An agile precinct is a new type of multi-purpose built environment that transforms from one purpose to another quickly, efficiently and holistically.

BrandCulture creates wayfinding strategies for some of Australia’s biggest campuses, so the rise of ‘agile precincts’ is a trend we’re watching with interest.

Agile precincts will set a new benchmark for adaptability. Think vast, complex sites that can be repurposed within minutes, not days or months, using a network of digital signs and messages that update instantly.

What’s behind the rise of agile precincts?

We recently stumbled upon an interesting article by PAM’s David Dixon. He believes the rise of agile precincts is being driven in America by a huge spike in infrastructure investment. A decade ago, the Yankees Stadium and AT&T Stadium opened for around US$1.4 billion apiece. Compare that to the astronomical US$4.25 billion being invested in the new LA Stadium & Entertainment District, pictured above.

According to Dixon, “The greater spend on infrastructure is driving the need for a greater financial return to justify the investment. The owners of these environments are developing new revenue opportunities from the site – more events, functions and concerts.”

To deliver more events, functions, concerts and a greater financial return, the precinct needs to be agile.

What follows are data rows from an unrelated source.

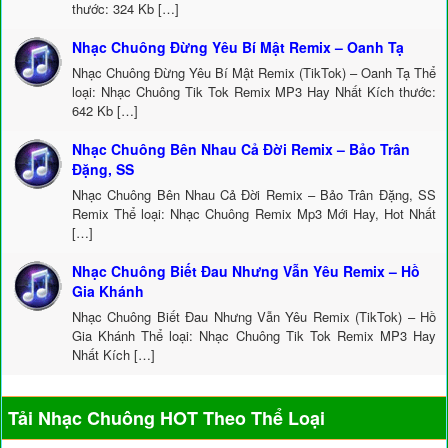
thước: 324 Kb […]
Nhạc Chuông Đừng Yêu Bí Mật Remix – Oanh Tạ
Nhạc Chuông Đừng Yêu Bí Mật Remix (TikTok) – Oanh Tạ Thể
loại: Nhạc Chuông Tik Tok Remix MP3 Hay Nhất Kích thước:
642 Kb […]
Nhạc Chuông Bên Nhau Cả Đời Remix – Bảo Trân
Đặng, SS
Nhạc Chuông Bên Nhau Cả Đời Remix – Bảo Trân Đặng, SS
Remix Thể loại: Nhạc Chuông Remix Mp3 Mới Hay, Hot Nhất
[…]
Nhạc Chuông Biết Đau Nhưng Vẫn Yêu Remix – Hồ
Gia Khánh
Nhạc Chuông Biết Đau Nhưng Vẫn Yêu Remix (TikTok) – Hồ
Gia Khánh Thể loại: Nhạc Chuông Tik Tok Remix MP3 Hay
Nhất Kích […]
Tải Nhạc Chuông HOT Theo Thể Loại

The good news for wayfinding studios like ours is that navigation is going to play a huge role in the success of agile precincts. Wayfinding designers will become experts in designing digital wayfinding systems that support highly adaptive environments.

Making cities work for the people using them

In the past, large-scale navigation projects were often cobbled together, fragmenting over time. Inevitably, directional signs would no longer align to the mobile app. Soon, the app would no longer align to online maps, and so on.

In the future, wayfinding designers will become experts in creating an eco-system of connected customer touchpoints using software that manages and updates content across formats in real-time.

To make this technology work, we’ll need to involve the people who’ll be using it, so that cities work for people again.

We’re already seeing growing demand for flexible floor plates, and for workplaces and campuses that deliver unrestricted flexibility. This means we’ll soon see a rise in agile, ‘smart’ precincts in Australia, too – precincts made up of multi-use spaces, supported by a network of digital signage that updates in seconds to cater to new uses.

For wayfinding designers, it’s an exciting shift – and as a studio that regularly partners with smart city technology providers, we hope to lead the way.